#### [Work request]
Repeat the data below exactly, dropping any pictures it holds.

#### [Exercise material]
------------------------

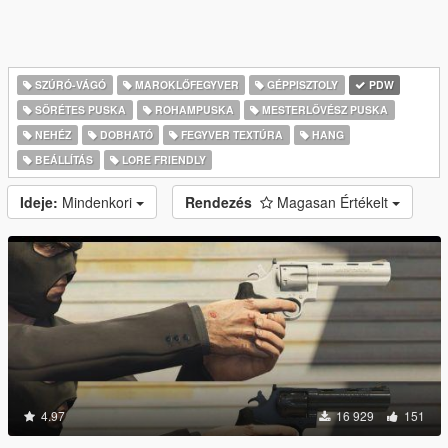
SZÚRÓ-VÁGÓ
MAROKLŐFEGYVER
GÉPPISZTOLY
PDW
SÖRÉTES PUSKA
ROHAMPUSKA
MESTERLÖVÉSZ PUSKA
NEHÉZ
DOBHATÓ
FEGYVER TEXTÚRA
HANG
BEÁLLÍTÁS
LORE FRIENDLY
Ideje:
Mindenkori
Rendezés
Magasan Értékelt
4.97
16 929
151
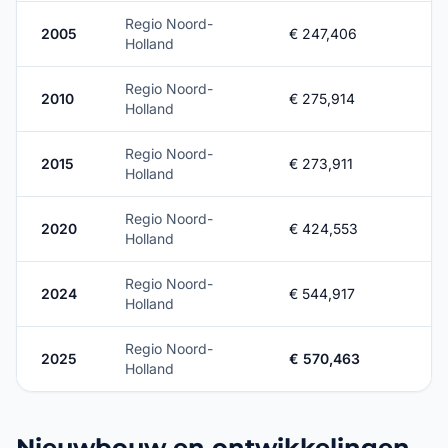
Regio Noord-
2005
€ 247,406
Holland
Regio Noord-
2010
€ 275,914
Holland
Regio Noord-
2015
€ 273,911
Holland
Regio Noord-
2020
€ 424,553
Holland
Regio Noord-
2024
€ 544,917
Holland
Regio Noord-
2025
€ 570,463
Holland
Nieuwbouw en ontwikkelingen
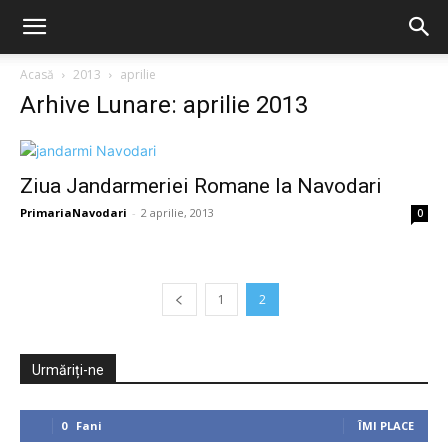
Acasă
2013
aprilie
Arhive Lunare: aprilie 2013
Ziua Jandarmeriei Romane la Navodari
PrimariaNavodari
-
2 aprilie, 2013
0
1
2
Urmăriți-ne
0
Fani
ÎMI PLACE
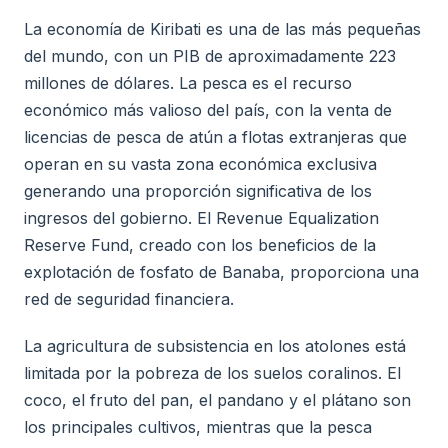
La economía de Kiribati es una de las más pequeñas
del mundo, con un PIB de aproximadamente 223
millones de dólares. La pesca es el recurso
económico más valioso del país, con la venta de
licencias de pesca de atún a flotas extranjeras que
operan en su vasta zona económica exclusiva
generando una proporción significativa de los
ingresos del gobierno. El Revenue Equalization
Reserve Fund, creado con los beneficios de la
explotación de fosfato de Banaba, proporciona una
red de seguridad financiera.
La agricultura de subsistencia en los atolones está
limitada por la pobreza de los suelos coralinos. El
coco, el fruto del pan, el pandano y el plátano son
los principales cultivos, mientras que la pesca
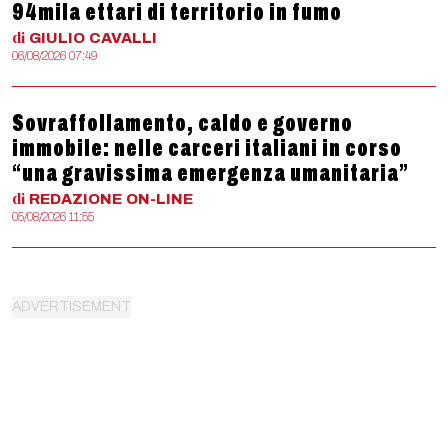
94mila ettari di territorio in fumo
di
GIULIO
CAVALLI
06/08/2026 07:49
Sovraffollamento, caldo e governo
immobile: nelle carceri italiani in corso
“una gravissima emergenza umanitaria”
di
REDAZIONE
ON-LINE
05/08/2026 11:55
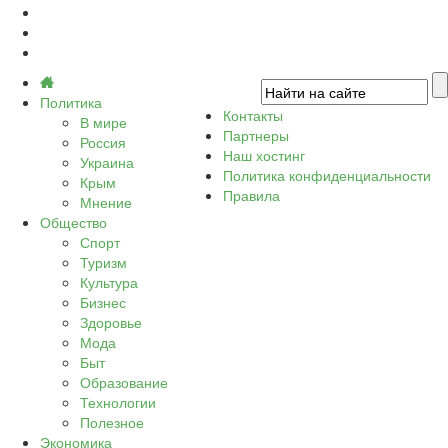
Политика
Контакты
В мире
Партнеры
Россия
Наш хостинг
Украина
Политика конфиденциальности
Крым
Правила
Мнение
Общество
Спорт
Туризм
Культура
Бизнес
Здоровье
Мода
Быт
Образование
Технологии
Полезное
Экономика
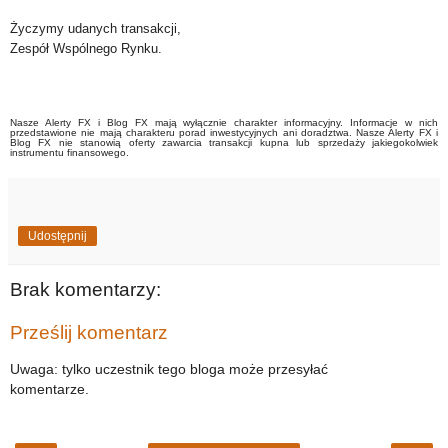
Życzymy udanych transakcji,
Zespół Wspólnego Rynku.
Nasze Alerty FX i Blog FX mają wyłącznie charakter informacyjny. Informacje w nich
przedstawione nie mają charakteru porad inwestycyjnych ani doradztwa. Nasze Alerty FX i
Blog FX nie stanowią oferty zawarcia transakcji kupna lub sprzedaży jakiegokolwiek
instrumentu finansowego.
Udostępnij
Brak komentarzy:
Prześlij komentarz
Uwaga: tylko uczestnik tego bloga może przesyłać
komentarze.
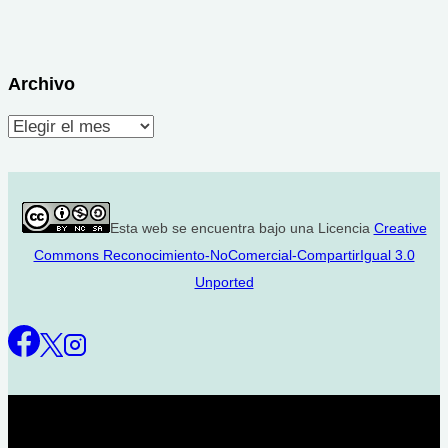
Archivo
Archivo
Esta web se encuentra bajo una Licencia
Creative
Commons Reconocimiento-NoComercial-CompartirIgual 3.0
Unported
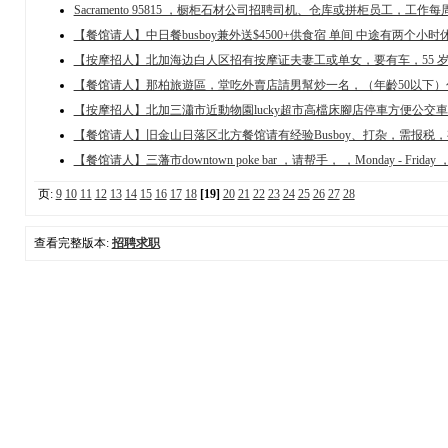
Sacramento 95815 ，橱柜石材公司招聘司机、仓库或拼柜员工，工作每周五
【餐馆请人】中日餐busboy兼外送$4500+供食宿 单间 中途有两个小时休息
【按摩招人】北加海边白人区招有按摩证夫妻工或单女，要有车，55 岁以下
【餐馆请人】那柏旅遊區，堂吃外賣店請男幫炒一名，（年齡50以下）包吃
【按摩招人】北加三瀟市近動物園lucky超市高檔床腳店停車方便公交車可達
【餐馆请人】旧金山日落区北方餐馆请有经验Busboy、打杂，需报税，有意
【餐馆请人】三藩市downtown poke bar ，请帮手， ，Monday - Friday ，懂
页:
9
10
11
12
13
14
15
16
17
18
[19]
20
21
22
23
24
25
26
27
28
查看完整版本:
招聘求职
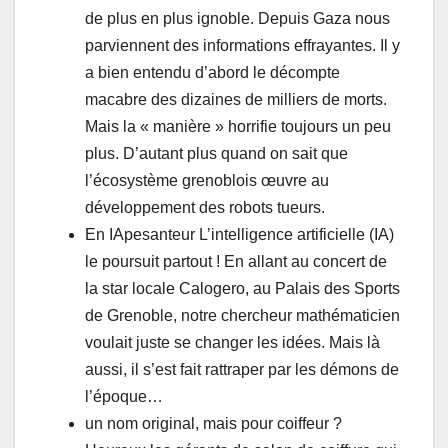
de plus en plus ignoble. Depuis Gaza nous
parviennent des informations effrayantes. Il y
a bien entendu d’abord le décompte
macabre des dizaines de milliers de morts.
Mais la « manière » horrifie toujours un peu
plus. D’autant plus quand on sait que
l’écosystème grenoblois œuvre au
développement des robots tueurs.
En IApesanteur L’intelligence artificielle (IA)
le poursuit partout ! En allant au concert de
la star locale Calogero, au Palais des Sports
de Grenoble, notre chercheur mathématicien
voulait juste se changer les idées. Mais là
aussi, il s’est fait rattraper par les démons de
l’époque…
un nom original, mais pour coiffeur ?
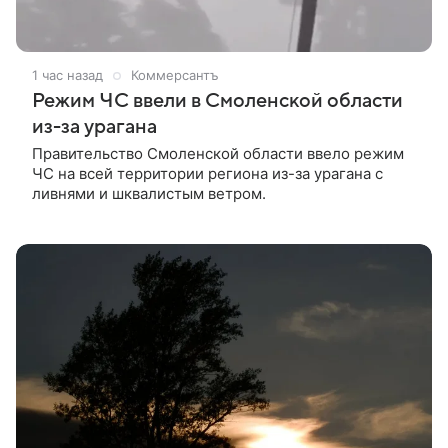
1 час назад
Коммерсантъ
Режим ЧС ввели в Смоленской области
из-за урагана
Правительство Смоленской области ввело режим
ЧС на всей территории региона из-за урагана с
ливнями и шквалистым ветром.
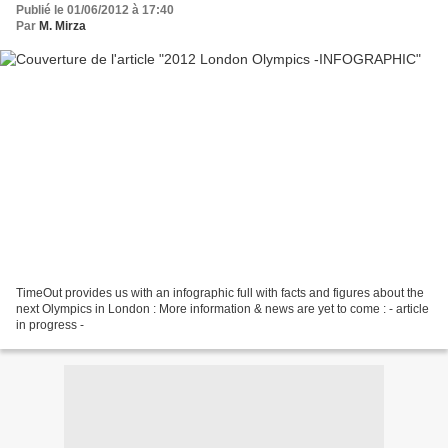
Publié le 01/06/2012 à 17:40
Par
M. Mirza
TimeOut provides us with an infographic full with facts and figures about the
next Olympics in London : More information & news are yet to come : - article
in progress -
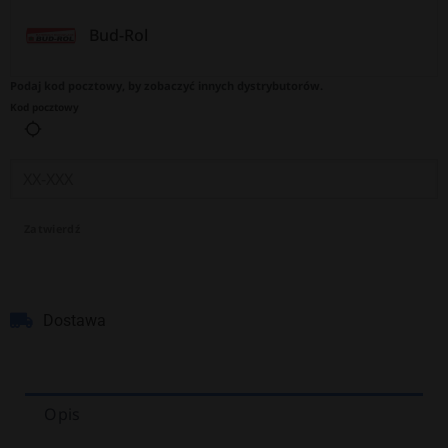
Bud-Rol
Podaj kod pocztowy, by zobaczyć innych dystrybutorów.
Kod pocztowy
Zatwierdź
Dostawa
Opis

------------------------

#### [Solution below]
SZÚRÓ-VÁGÓ
MAROKLŐFEGYVER
GÉPPISZTOLY
PDW
SÖRÉTES PUSKA
ROHAMPUSKA
MESTERLÖVÉSZ PUSKA
NEHÉZ
DOBHATÓ
FEGYVER TEXTÚRA
HANG
BEÁLLÍTÁS
LORE FRIENDLY
Ideje:
Mindenkori
Rendezés
Magasan Értékelt
4.97
16 929
151
Regio Noord-
2005
€ 247,406
Holland
Regio Noord-
2010
€ 275,914
Holland
Regio Noord-
2015
€ 273,911
Holland
Regio Noord-
2020
€ 424,553
Holland
Regio Noord-
2024
€ 544,917
Holland
Regio Noord-
2025
€ 570,463
Holland
Nieuwbouw en ontwikkelingen
Acasă
2013
aprilie
Arhive Lunare: aprilie 2013
Ziua Jandarmeriei Romane la Navodari
PrimariaNavodari
-
2 aprilie, 2013
0
1
2
Urmăriți-ne
0
Fani
ÎMI PLACE
La economía de Kiribati es una de las más pequeñas
del mundo, con un PIB de aproximadamente 223
millones de dólares. La pesca es el recurso
económico más valioso del país, con la venta de
licencias de pesca de atún a flotas extranjeras que
operan en su vasta zona económica exclusiva
generando una proporción significativa de los
ingresos del gobierno. El Revenue Equalization
Reserve Fund, creado con los beneficios de la
explotación de fosfato de Banaba, proporciona una
red de seguridad financiera.
La agricultura de subsistencia en los atolones está
limitada por la pobreza de los suelos coralinos. El
coco, el fruto del pan, el pandano y el plátano son
los principales cultivos, mientras que la pesca
94mila ettari di territorio in fumo
di
GIULIO
CAVALLI
06/08/2026 07:49
Sovraffollamento, caldo e governo
immobile: nelle carceri italiani in corso
“una gravissima emergenza umanitaria”
di
REDAZIONE
ON-LINE
05/08/2026 11:55
Политика
Контакты
В мире
Партнеры
Россия
Наш хостинг
Украина
Политика конфиденциальности
Крым
Правила
Мнение
Общество
Спорт
Туризм
Культура
Бизнес
Здоровье
Мода
Быт
Образование
Технологии
Полезное
Экономика
Życzymy udanych transakcji,
Zespół Wspólnego Rynku.
Nasze Alerty FX i Blog FX mają wyłącznie charakter informacyjny. Informacje w nich
przedstawione nie mają charakteru porad inwestycyjnych ani doradztwa. Nasze Alerty FX i
Blog FX nie stanowią oferty zawarcia transakcji kupna lub sprzedaży jakiegokolwiek
instrumentu finansowego.
Udostępnij
Brak komentarzy:
Prześlij komentarz
Uwaga: tylko uczestnik tego bloga może przesyłać
komentarze.
Archivo
Archivo
Esta web se encuentra bajo una Licencia
Creative
Commons Reconocimiento-NoComercial-CompartirIgual 3.0
Unported
Sacramento 95815 ，橱柜石材公司招聘司机、仓库或拼柜员工，工作每周五
【餐馆请人】中日餐busboy兼外送$4500+供食宿 单间 中途有两个小时休息
【按摩招人】北加海边白人区招有按摩证夫妻工或单女，要有车，55 岁以下
【餐馆请人】那柏旅遊區，堂吃外賣店請男幫炒一名，（年齡50以下）包吃
【按摩招人】北加三瀟市近動物園lucky超市高檔床腳店停車方便公交車可達
【餐馆请人】旧金山日落区北方餐馆请有经验Busboy、打杂，需报税，有意
【餐馆请人】三藩市downtown poke bar ，请帮手， ，Monday - Friday ，懂
页:
9
10
11
12
13
14
15
16
17
18
[19]
20
21
22
23
24
25
26
27
28
查看完整版本:
招聘求职
de plus en plus ignoble. Depuis Gaza nous
parviennent des informations effrayantes. Il y
a bien entendu d’abord le décompte
macabre des dizaines de milliers de morts.
Mais la « manière » horrifie toujours un peu
plus. D’autant plus quand on sait que
l’écosystème grenoblois œuvre au
développement des robots tueurs.
En IApesanteur L’intelligence artificielle (IA)
le poursuit partout ! En allant au concert de
la star locale Calogero, au Palais des Sports
de Grenoble, notre chercheur mathématicien
voulait juste se changer les idées. Mais là
aussi, il s’est fait rattraper par les démons de
l’époque…
un nom original, mais pour coiffeur ?
1 час назад
Коммерсантъ
Режим ЧС ввели в Смоленской области
из-за урагана
Правительство Смоленской области ввело режим
ЧС на всей территории региона из-за урагана с
ливнями и шквалистым ветром.
Publié le 01/06/2012 à 17:40
Par
M. Mirza
TimeOut provides us with an infographic full with facts and figures about the
next Olympics in London : More information & news are yet to come : - article
in progress -
Bud-Rol
Podaj kod pocztowy, by zobaczyć innych dystrybutorów.
Kod pocztowy
Zatwierdź
Dostawa
Opis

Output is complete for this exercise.